Each entry below is to be written out exactly, and the pictures are to be left out.
#####
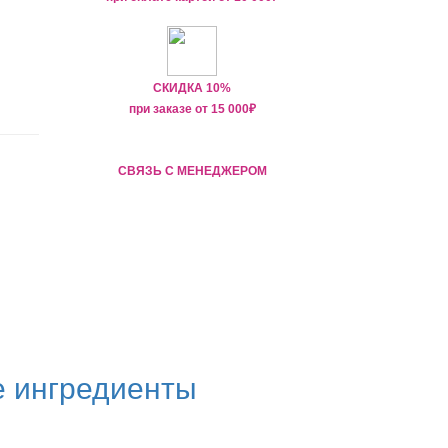
СКИДКА 10%
при заказе от
15 000
₽
СВЯЗЬ С МЕНЕДЖЕРОМ
е ингредиенты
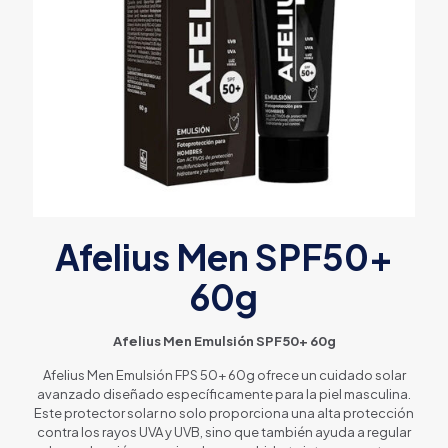
Afelius Men SPF50+
60g
Afelius Men Emulsión SPF50+ 60g
Afelius Men Emulsión FPS 50+ 60g ofrece un cuidado solar
avanzado diseñado específicamente para la piel masculina.
Este protector solar no solo proporciona una alta protección
contra los rayos UVA y UVB, sino que también ayuda a regular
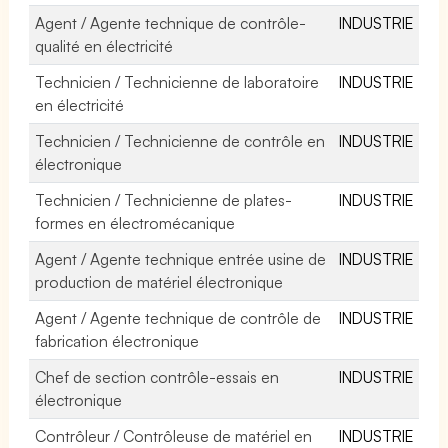
Agent / Agente technique de contrôle-
INDUSTRIE
qualité en électricité
Technicien / Technicienne de laboratoire
INDUSTRIE
en électricité
Technicien / Technicienne de contrôle en
INDUSTRIE
électronique
Technicien / Technicienne de plates-
INDUSTRIE
formes en électromécanique
Agent / Agente technique entrée usine de
INDUSTRIE
production de matériel électronique
Agent / Agente technique de contrôle de
INDUSTRIE
fabrication électronique
Chef de section contrôle-essais en
INDUSTRIE
électronique
Contrôleur / Contrôleuse de matériel en
INDUSTRIE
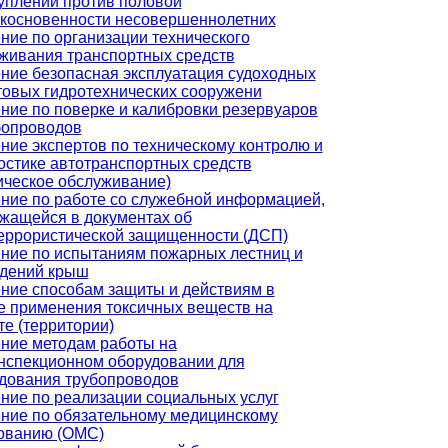
уплений против половой
косновенности несовершеннолетних
ние по организации технического
живания транспортных средств
ние безопасная эксплуатация судоходных
товых гидротехнических сооружени
ние по поверке и калибровки резервуаров
бопроводов
ние экспертов по техническому контролю и
остике автотранспортных средств
ическое обслуживание)
ние по работе со служебной информацией,
жащейся в документах об
еррористической защищенности (ДСП)
ние по испытаниям пожарных лестниц и
дений крыш
ние способам защиты и действиям в
е применения токсичных веществ на
те (территории)
ние методам работы на
нспекционном оборудовании для
дования трубопроводов
ние по реализации социальных услуг
ние по обязательному медицинскому
ованию (ОМС)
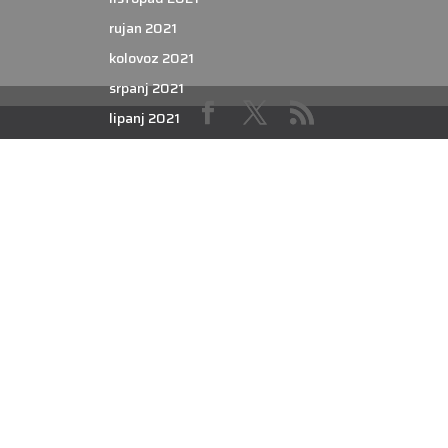
rujan 2021
kolovoz 2021
srpanj 2021
lipanj 2021
svibanj 2021
travanj 2021
ožujak 2021
veljača 2021
siječanj 2021
prosinac 2020
studeni 2020
listopad 2020
rujan 2020
kolovoz 2020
#####
Output of the exercise =>
СКИДКА 10%
при заказе от
15 000
₽
СВЯЗЬ С МЕНЕДЖЕРОМ
е ингредиенты
Afelius Men SPF50+
60g
Afelius Men Emulsión SPF50+ 60g
Afelius Men Emulsión FPS 50+ 60g ofrece un cuidado solar
avanzado diseñado específicamente para la piel masculina.
Este protector solar no solo proporciona una alta protección
contra los rayos UVA y UVB, sino que también ayuda a regular
Agent / Agente technique de contrôle-
INDUSTRIE
qualité en électricité
Technicien / Technicienne de laboratoire
INDUSTRIE
en électricité
Technicien / Technicienne de contrôle en
INDUSTRIE
électronique
Technicien / Technicienne de plates-
INDUSTRIE
formes en électromécanique
Agent / Agente technique entrée usine de
INDUSTRIE
production de matériel électronique
Agent / Agente technique de contrôle de
INDUSTRIE
fabrication électronique
Chef de section contrôle-essais en
INDUSTRIE
électronique
Contrôleur / Contrôleuse de matériel en
INDUSTRIE
уплений против половой
косновенности несовершеннолетних
ние по организации технического
живания транспортных средств
ние безопасная эксплуатация судоходных
товых гидротехнических сооружени
ние по поверке и калибровки резервуаров
бопроводов
ние экспертов по техническому контролю и
остике автотранспортных средств
ическое обслуживание)
ние по работе со служебной информацией,
жащейся в документах об
еррористической защищенности (ДСП)
ние по испытаниям пожарных лестниц и
дений крыш
ние способам защиты и действиям в
е применения токсичных веществ на
те (территории)
ние методам работы на
нспекционном оборудовании для
дования трубопроводов
ние по реализации социальных услуг
ние по обязательному медицинскому
ованию (ОМС)
rujan 2021
kolovoz 2021
srpanj 2021
lipanj 2021
svibanj 2021
travanj 2021
ožujak 2021
veljača 2021
siječanj 2021
prosinac 2020
studeni 2020
listopad 2020
rujan 2020
kolovoz 2020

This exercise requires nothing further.